What to produce. Retype the records below exactly as they appear, but leave out any pictures.

Stored data entries
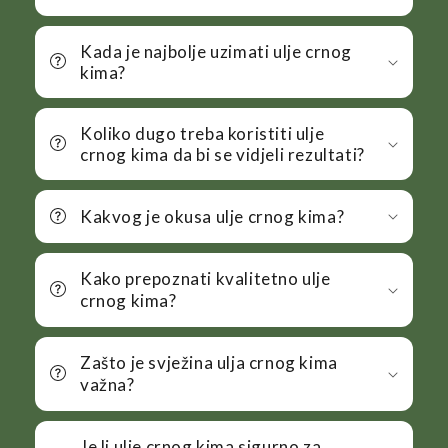
Kada je najbolje uzimati ulje crnog
kima?
Koliko dugo treba koristiti ulje
crnog kima da bi se vidjeli rezultati?
Kakvog je okusa ulje crnog kima?
Kako prepoznati kvalitetno ulje
crnog kima?
Zašto je svježina ulja crnog kima
važna?
Je li ulje crnog kima sigurno za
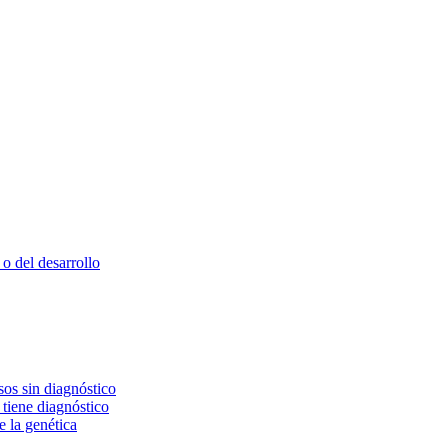
o del desarrollo
os sin diagnóstico
 tiene diagnóstico
e la genética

Task answer.
Kada je najbolje uzimati ulje crnog
kima?
Koliko dugo treba koristiti ulje
crnog kima da bi se vidjeli rezultati?
Kakvog je okusa ulje crnog kima?
Kako prepoznati kvalitetno ulje
crnog kima?
Zašto je svježina ulja crnog kima
važna?
Je li ulje crnog kima sigurno za
o del desarrollo
os sin diagnóstico
 tiene diagnóstico
e la genética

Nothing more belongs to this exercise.